While she says the efforts using predictive technology are in their “early days,” Moreland and her team looked at historic data to benchmark their initial findings. 

“We feel very confident that it’s going to be highly predictive and highly effective. And obviously, the timing is certainly right for that,” says Moreland, who has a bachelor’s degree in applied math and economics from Harvard University.

Moreland will share her expertise and experience on hiring and retaining talent in today’s roiling job market during an HR Tech Virtual panel discussion with Francine Katsoudas, executive vice president of human resources at Cisco: “Where Purpose Meets People: HR’s Time Has Come.” Mark Stelzner, founder and managing principal at IA HR, will moderate the conversation, which begins at 11 a.m. ET March 3. Register for the event here.

Related: Insights into EX, culture and innovation top HR Tech Virtual agenda

Both Cisco and Abbott have had to deliver innovation and support to aid other organizations and their employees during COVID-19, says Stelzner. 
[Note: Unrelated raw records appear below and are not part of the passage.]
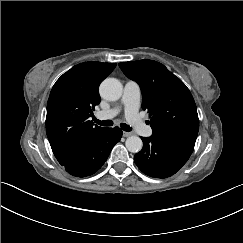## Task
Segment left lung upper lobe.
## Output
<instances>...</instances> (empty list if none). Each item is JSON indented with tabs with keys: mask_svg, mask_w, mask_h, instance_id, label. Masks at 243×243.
Masks as SVG:
<instances>
[{
	"mask_svg": "<svg viewBox=\"0 0 243 243\" xmlns=\"http://www.w3.org/2000/svg\"><path fill=\"white\" fill-rule=\"evenodd\" d=\"M141 88L142 108L148 110L153 134L195 143L199 119L186 85L163 64L153 60L119 63Z\"/></svg>",
	"mask_w": 243,
	"mask_h": 243,
	"instance_id": "1",
	"label": "left lung upper lobe"
}]
</instances>
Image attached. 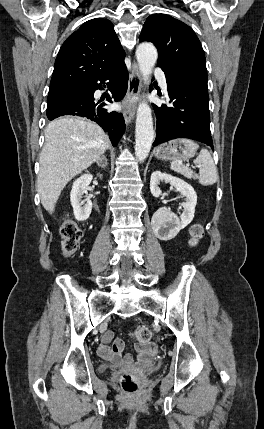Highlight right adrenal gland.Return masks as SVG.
Listing matches in <instances>:
<instances>
[{
	"mask_svg": "<svg viewBox=\"0 0 264 429\" xmlns=\"http://www.w3.org/2000/svg\"><path fill=\"white\" fill-rule=\"evenodd\" d=\"M96 164L101 168H106L108 165L107 158L105 155H101V157L97 160Z\"/></svg>",
	"mask_w": 264,
	"mask_h": 429,
	"instance_id": "right-adrenal-gland-1",
	"label": "right adrenal gland"
}]
</instances>
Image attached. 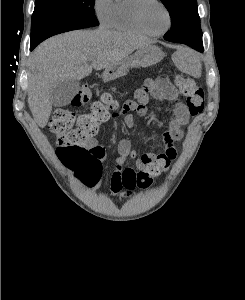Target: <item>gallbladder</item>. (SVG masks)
<instances>
[{"mask_svg":"<svg viewBox=\"0 0 245 300\" xmlns=\"http://www.w3.org/2000/svg\"><path fill=\"white\" fill-rule=\"evenodd\" d=\"M80 88L79 81L67 80L56 84L50 92L53 106L62 107L71 102Z\"/></svg>","mask_w":245,"mask_h":300,"instance_id":"gallbladder-1","label":"gallbladder"}]
</instances>
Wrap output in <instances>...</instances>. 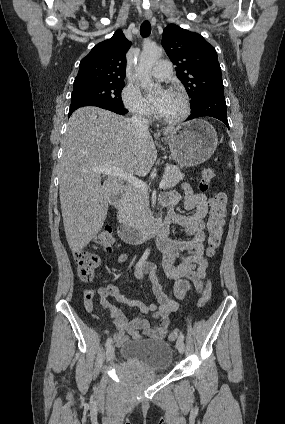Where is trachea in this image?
<instances>
[{
    "mask_svg": "<svg viewBox=\"0 0 285 424\" xmlns=\"http://www.w3.org/2000/svg\"><path fill=\"white\" fill-rule=\"evenodd\" d=\"M150 33H151V24L149 21L146 20L141 24L140 34L143 37H147L150 35Z\"/></svg>",
    "mask_w": 285,
    "mask_h": 424,
    "instance_id": "obj_1",
    "label": "trachea"
}]
</instances>
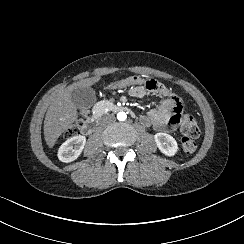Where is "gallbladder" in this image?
<instances>
[{
    "label": "gallbladder",
    "mask_w": 244,
    "mask_h": 244,
    "mask_svg": "<svg viewBox=\"0 0 244 244\" xmlns=\"http://www.w3.org/2000/svg\"><path fill=\"white\" fill-rule=\"evenodd\" d=\"M71 100L77 108H89L96 101L95 91L90 88H76L71 94Z\"/></svg>",
    "instance_id": "obj_1"
}]
</instances>
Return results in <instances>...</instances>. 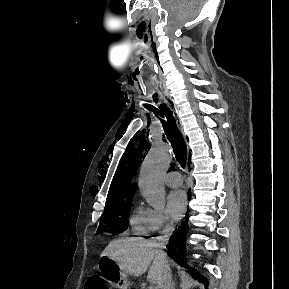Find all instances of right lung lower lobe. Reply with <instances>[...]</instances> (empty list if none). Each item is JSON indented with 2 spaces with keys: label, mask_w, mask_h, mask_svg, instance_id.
<instances>
[{
  "label": "right lung lower lobe",
  "mask_w": 289,
  "mask_h": 289,
  "mask_svg": "<svg viewBox=\"0 0 289 289\" xmlns=\"http://www.w3.org/2000/svg\"><path fill=\"white\" fill-rule=\"evenodd\" d=\"M188 216H186V221L179 227L178 231H175L169 240V256L172 257L179 265L187 266L185 261V238L188 231V223H187ZM195 274V272H193ZM200 279H203L200 277ZM207 284V282H205Z\"/></svg>",
  "instance_id": "right-lung-lower-lobe-1"
}]
</instances>
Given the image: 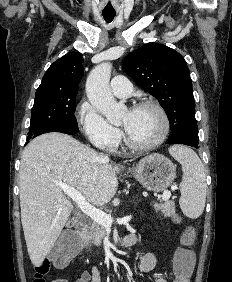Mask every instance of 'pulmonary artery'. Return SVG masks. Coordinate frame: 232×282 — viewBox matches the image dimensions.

“The rallying of Abbott scientists and researchers to bring forward things that we now take for granted such as rapid COVID testing,” is remarkable, says Stelzner. “And for Mary to occupy the dual role of leading the same complex environment while activating her team and supporting the kind of innovations and recognition that Abbott has achieved in supporting the globe through this crisis, it’s to be heralded.”

Moreland recognizes that her role also has the best opportunity to impact people’s lives for the better—and this helps attract talent and keep them working at Abbott. 

Abbott employees not only had to work longer hours to research and manufacture their family of rapid COVID tests, they also had to maintain production and distribution of their mainstays, such as infant formula and other nutritional and medical necessities. 

“We had employees literally sleeping on site so that they can keep producing our products,” she says. “That has really been inspiring to all of us.”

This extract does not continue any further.